NodeJs Eventqueue's in Cluster - node.js

I am new to node.js, When multiple processes are created using Cluster, do all of them have individual event loop or do they share the event loop? The doubt is because of
Note: Note that even though a global thread pool which is shared across all events loops is used, the functions are not thread safe.
at the link
http://docs.libuv.org/en/v1.x/threadpool.html#threadpool
Which indicates multiple event loops in nodejs

Libuv is a separate project that is used by more than just node.js, so the documentation snippet you posted is speaking more generally and not referring to a specific user of libuv. Each node.js process currently has only one (individual) event loop.

Related

How worker threads works in Nodejs?

Nodejs can not have a built-in thread API like java and .net
do. If threads are added, the nature of the language itself will
change. It’s not possible to add threads as a new set of available
classes or functions.
Nodejs 10.x added worker threads as an experiment and now stable since 12.x. I have gone through the few blogs but did not understand much maybe due to lack of knowledge. How are they different than the threads.
Worker threads in Javascript are somewhat analogous to WebWorkers in the browser.

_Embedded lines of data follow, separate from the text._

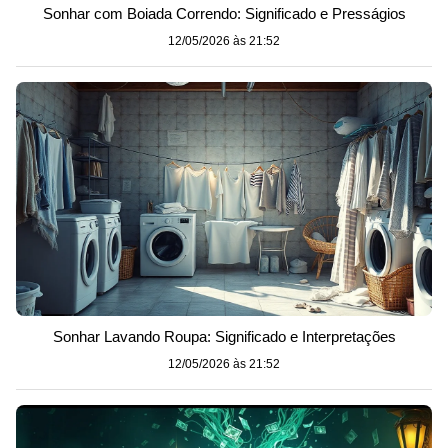
Sonhar com Boiada Correndo: Significado e Presságios
12/05/2026 às 21:52
Sonhar Lavando Roupa: Significado e Interpretações
12/05/2026 às 21:52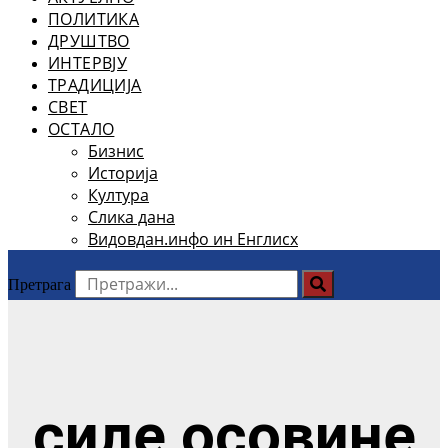
ПОЛИТИКА
ДРУШТВО
ИНТЕРВЈУ
ТРАДИЦИЈА
СВЕТ
ОСТАЛО
Бизнис
Историја
Култура
Слика дана
Видовдан.инфо ин Енглисх
Претрага
силе осовине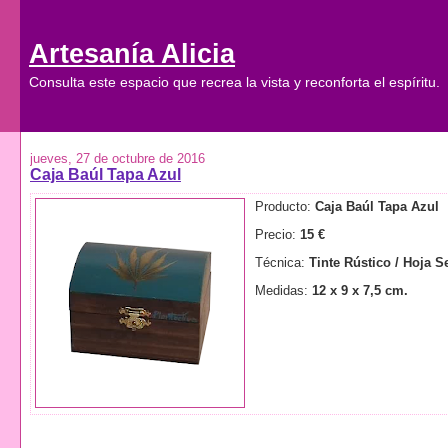
Artesanía Alicia
Consulta este espacio que recrea la vista y reconforta el espíritu.
jueves, 27 de octubre de 2016
Caja Baúl Tapa Azul
Producto:
Caja Baúl Tapa Azul
Precio:
15 €
Técnica:
Tinte Rústico / Hoja S
Medidas:
12 x 9 x 7,5 cm.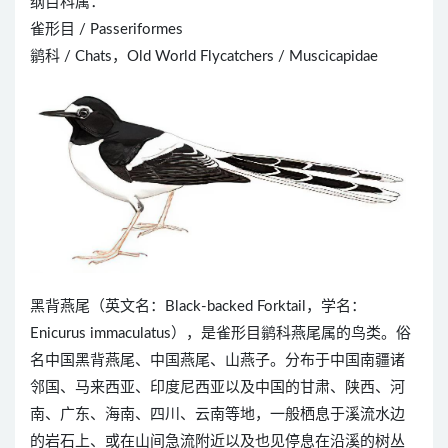
纲目科属：
雀形目 / Passeriformes
鹟科 / Chats，Old World Flycatchers / Muscicapidae
黑背燕尾（英文名：Black-backed Forktail，学名：
Enicurus immaculatus），是雀形目鹟科燕尾属的鸟类。俗
名中国黑背燕尾、中国燕尾、山燕子。分布于中国南疆诸
邻国、马来西亚、印度尼西亚以及中国的甘肃、陕西、河
南、广东、海南、四川、云南等地，一般栖息于溪流水边
的岩石上、或在山间急流附近以及也见停息在沿溪的树丛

They do not share direct access to any variables with the main thread or with each other and the only way they communicate with the main thread is via messaging. This messaging is synchronized through the event loop. This avoids all the classic race conditions that multiple threads have trying to access the same variables because two separate threads can't access the same variables in node.js. Each thread has its own set of variables and the only way to influence another thread's variables is to send it a message and ask it to modify its own variables. Since that message is synchronized through that thread's event queue, there's no risk of classic race conditions in accessing variables.
Java threads, on the other hand, are similar to C++ or native threads in that they share access to the same variables and the threads are freely timesliced so right in the middle of functionA running in threadA, execution could be interrupted and functionB running in threadB could run. Since both can freely access the same variables, there are all sorts of race conditions possible unless one manually uses thread synchronization tools (such as mutexes) to coordinate and protect all access to shared variables. This type of programming is often the source of very hard to find and next-to-impossible to reliably reproduce concurrency bugs. While powerful and useful for some system-level things or more real-time-ish code, it's very easy for anyone but a very senior and experienced developer to make costly concurrency mistakes. And, it's very hard to devise a test that will tell you if it's really stable under all types of load or not.
node.js attempts to avoid the classic concurrency bugs by separating the threads into their own variable space and forcing all communication between them to be synchronized via the event queue. This means that threadA/functionA is never arbitrarily interrupted and some other code in your process changes some shared variables it was accessing while it wasn't looking.
node.js also has a backstop that it can run a child_process that can be written in any language and can use native threads if needed or one can actually hook native code and real system level threads right into node.js using the add-on SDK (and it communicates with node.js Javascript through the SDK interface). And, in fact, a number of node.js built-in libraries do exactly this to surface functionality that requires that level of access to the nodejs environment. For example, the implementation of file access uses a pool of native threads to carry out file operations.
So, with all that said, there are still some types of race conditions that can occur and this has to do with access to outside resources. For example if two threads or processes are both trying to do their own thing and write to the same file, they can clearly conflict with each other and create problems.
So, using Workers in node.js still has to be aware of concurrency issues when accessing outside resources. node.js protects the local variable environment for each Worker, but can't do anything about contention among outside resources. In that regard, node.js Workers have the same issues as Java threads and the programmer has to code for that (exclusive file access, file locks, separate files for each Worker, using a database to manage the concurrency for storage, etc...).
It comes under the node js architecture. whenever a req reaches the node it is passed on to "EVENT QUE" then to "Event Loop" . Here the event-loop checks whether the request is 'blocking io or non-blocking io'. (blocking io - the operations which takes time to complete eg:fetching a data from someother place ) . Then Event-loop passes the blocking io to THREAD POOL. Thread pool is a collection of WORKER THREADS. This blocking io gets attached to one of the worker-threads and it begins to perform its operation(eg: fetching data from database) after the completion it is send back to event loop and later to Execution.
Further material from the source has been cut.